Y así empezamos la marcha, en medio de gritos y risas, tiempo total de primavera. Beatriz iba recitando un poema de sexto grado, algo de reina rumorosa con flores de almendro. Yo la consideraba muy infantil y fuera de época. Le gustaban las novelas románticas y por más que se esforzara no podía alcanzar el nivel de Helena, siempre muchos pasos adelante o encima de ella, y lo que era peor, en un sitio donde compartía sus preferencias con Federico y al cual Beatriz nunca llegaba.

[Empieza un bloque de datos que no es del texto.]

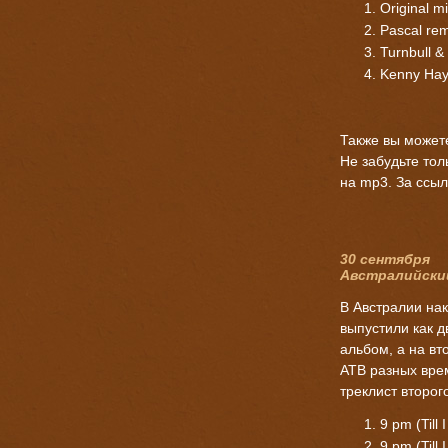
Original m
Pascal rem
Turnbull &
Kenny Hay
Также вы можете 
Не забудьте тол
на mp3. За ссыл
30 сентября
Австралийски
В Австралии
нак
выпустили как 
альбом, а на в
ATB разных вре
треклист второг
9 pm (Till 
9 pm (Till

Unos días antes de la manifestación, habíamos estado reunidos en lo de Federico. Era una casa imponente, en una calle de Castelar llena de árboles y jardines, como un cuadro vivo de todos los colores y perfumes de la estación. La vivienda era de estilo inglés, con dos plantas y techo de tejas de un tono borravino. Altas rejas negras cubiertas de enredaderas guardaban el jardín de la mirada de los curiosos. Por el césped y los senderos de piedra, se paseaban dos lebreles, tan esbeltos y bellos como la estatua de Diana situada hacia la izquierda. Se veían en esos elementos las inclinaciones del padre de Federico, amante de la caza, en tanto que los gustos de la madre se notaban en la armonía de las flores: rosales rojos y rosas, hortensias azules, dalias amarillas y blancas margaritas exultadas por la fragancia de un jazmín del país.
No eran muchas las ocasiones en las cuales Beatriz iba a casa de Federico, por eso quería retener cada detalle, para después escribirlos en su diario.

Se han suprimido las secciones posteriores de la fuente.